◆ **Your assignment**
Find the line holding "You are a GUI" in the entries below. Give it again exactly, along with every line after it up to and including the line holding "Task: Click on".

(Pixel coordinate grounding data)
☆ ☆ ☆ ☆
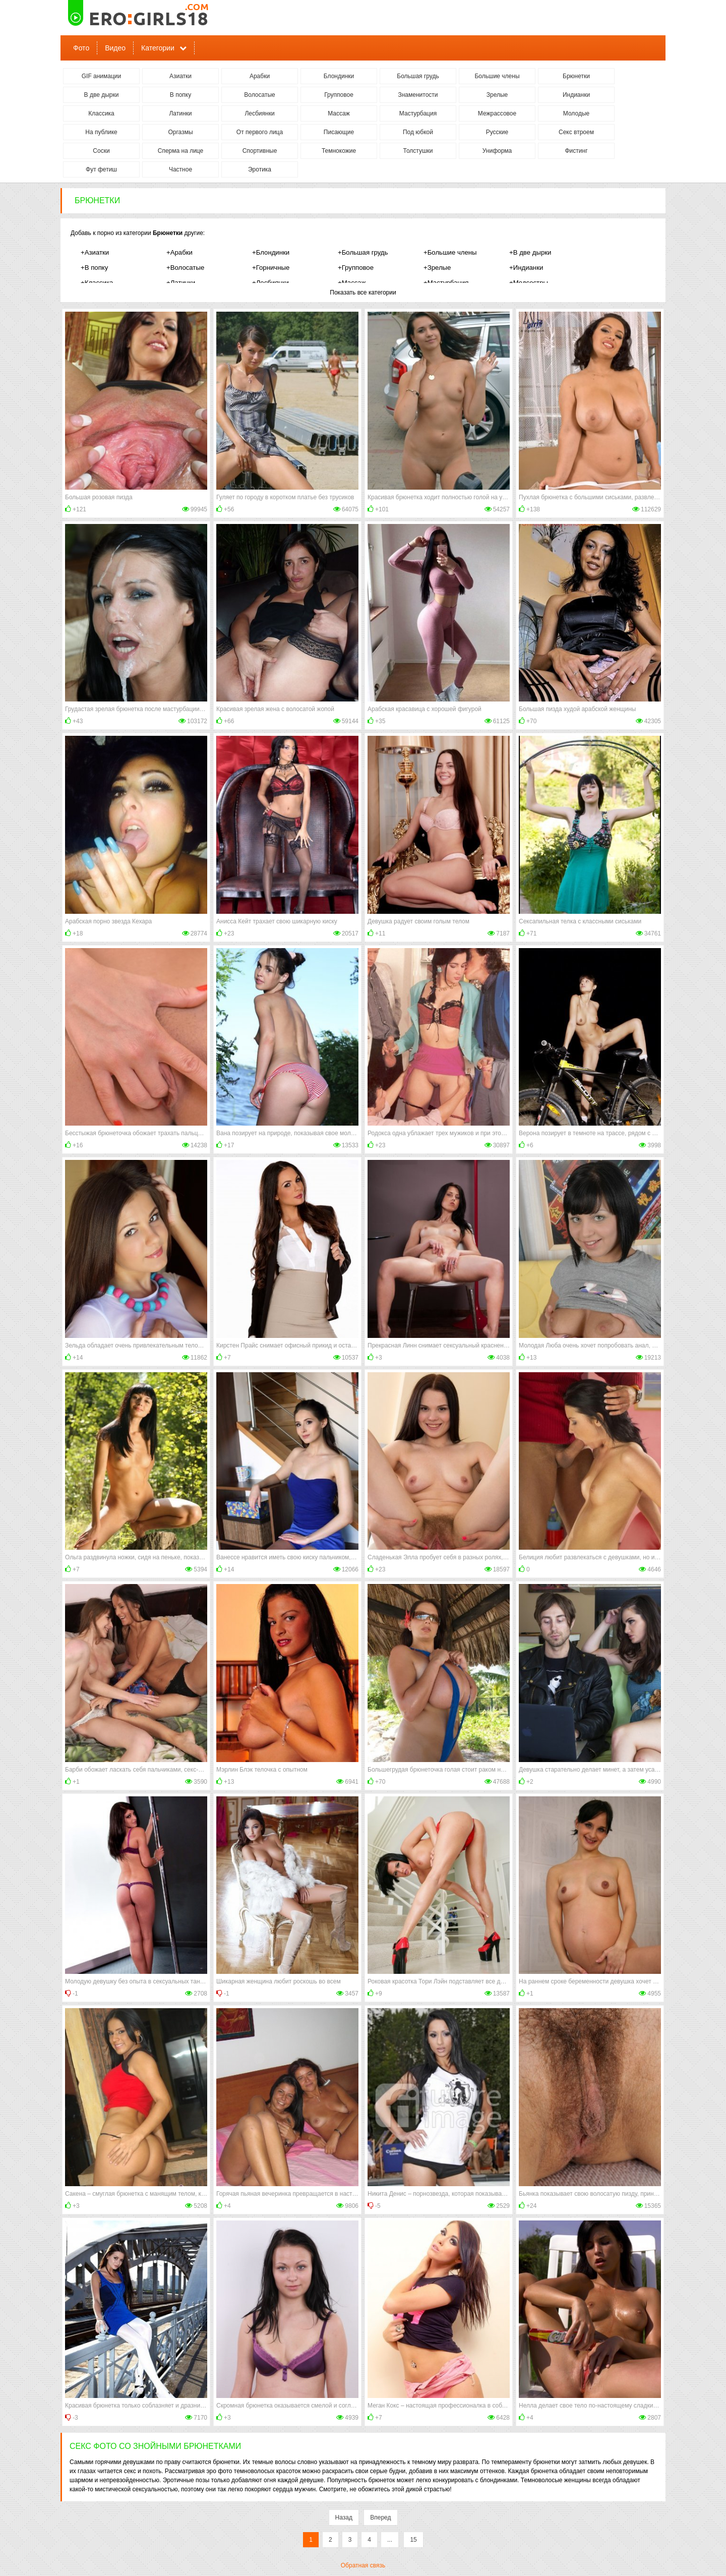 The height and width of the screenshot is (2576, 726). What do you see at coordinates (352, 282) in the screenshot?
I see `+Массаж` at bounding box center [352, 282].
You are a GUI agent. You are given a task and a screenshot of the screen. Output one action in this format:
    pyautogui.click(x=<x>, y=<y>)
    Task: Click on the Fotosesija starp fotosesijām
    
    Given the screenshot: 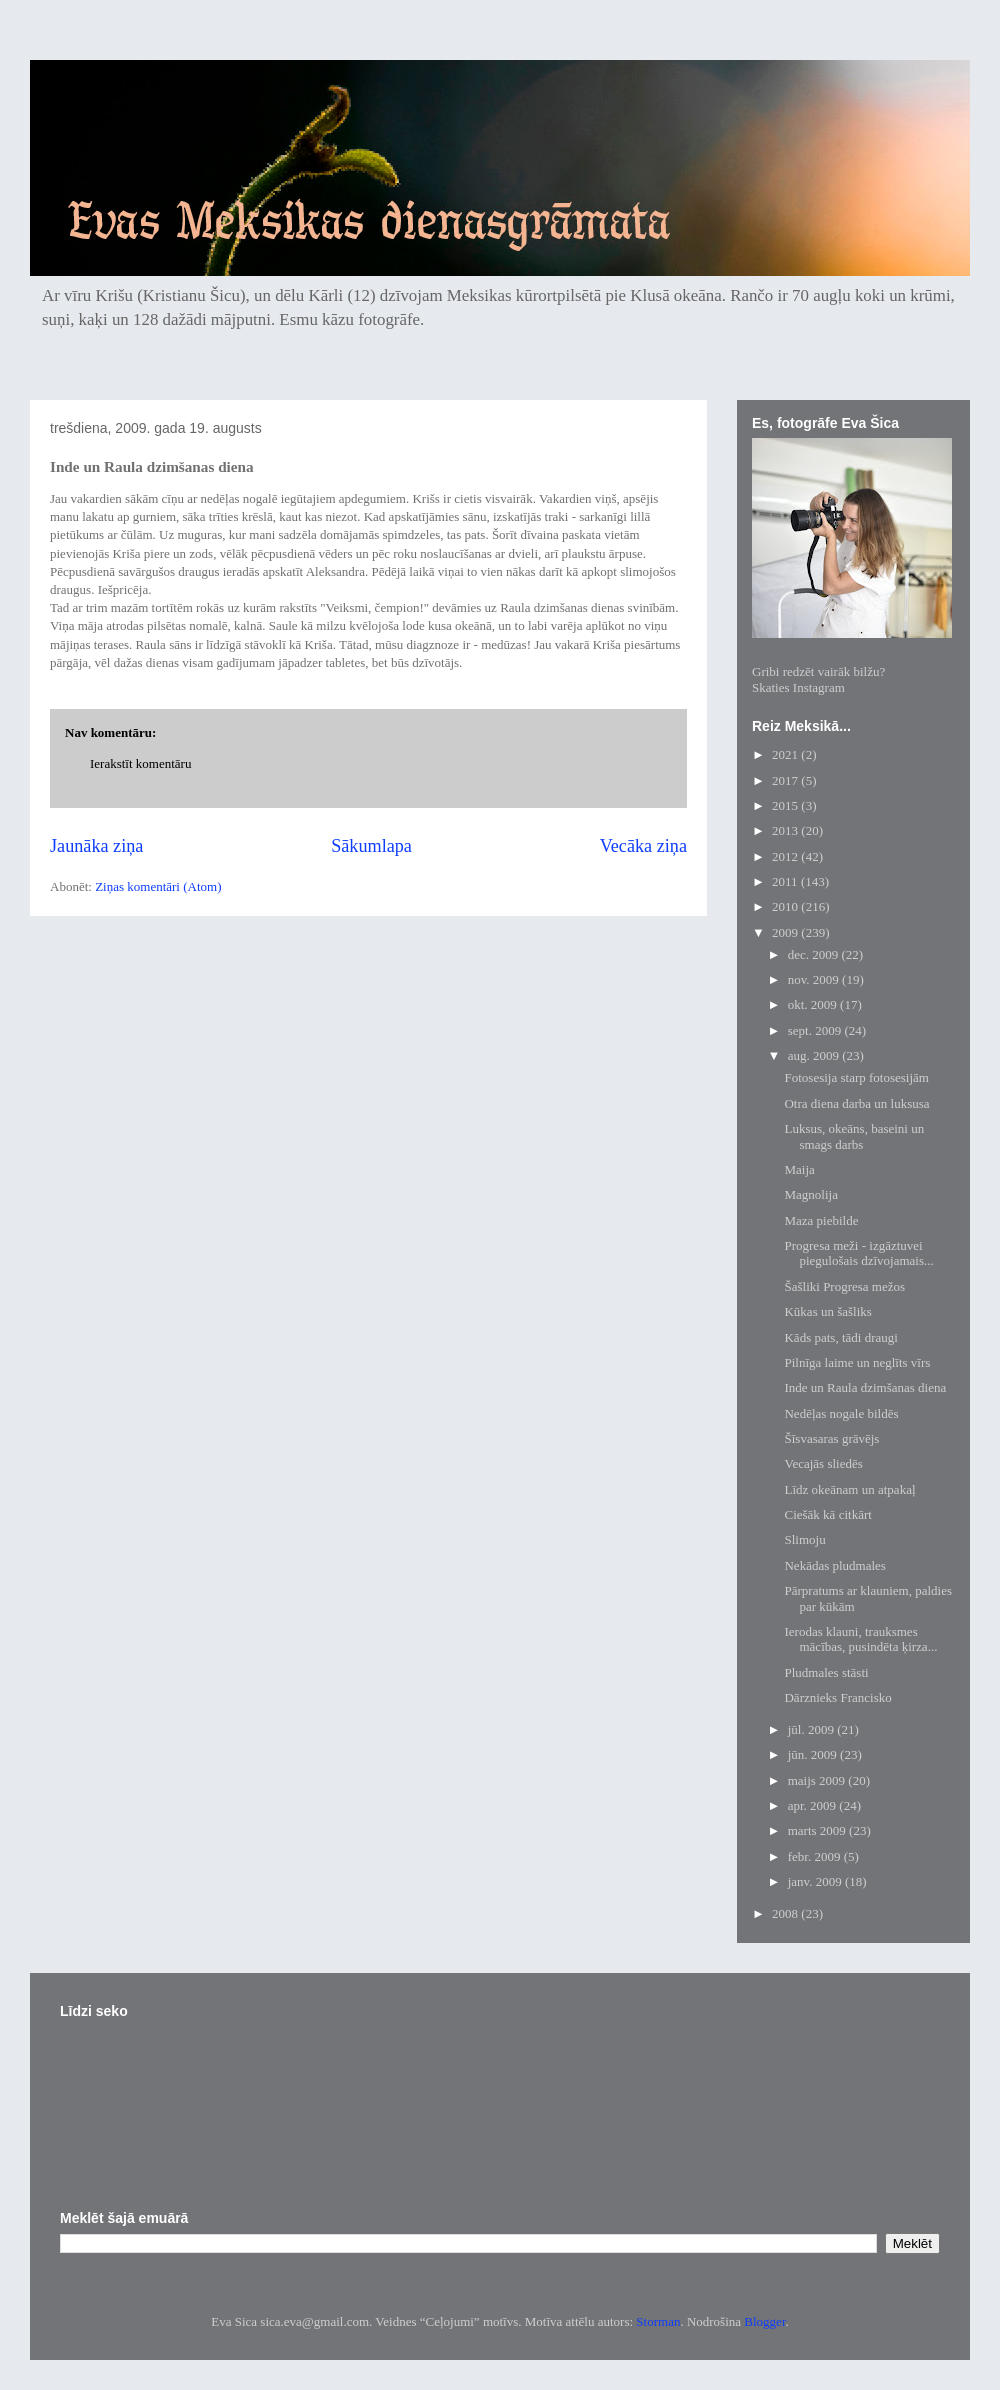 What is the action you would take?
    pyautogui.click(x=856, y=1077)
☆ ☆ ☆ ☆
◆ **Task solution**
You are a GUI agent. You are given a task and a screenshot of the screen. Output one action in this format:
    pyautogui.click(x=<x>, y=<y>)
    Task: Click on the Fotosesija starp fotosesijām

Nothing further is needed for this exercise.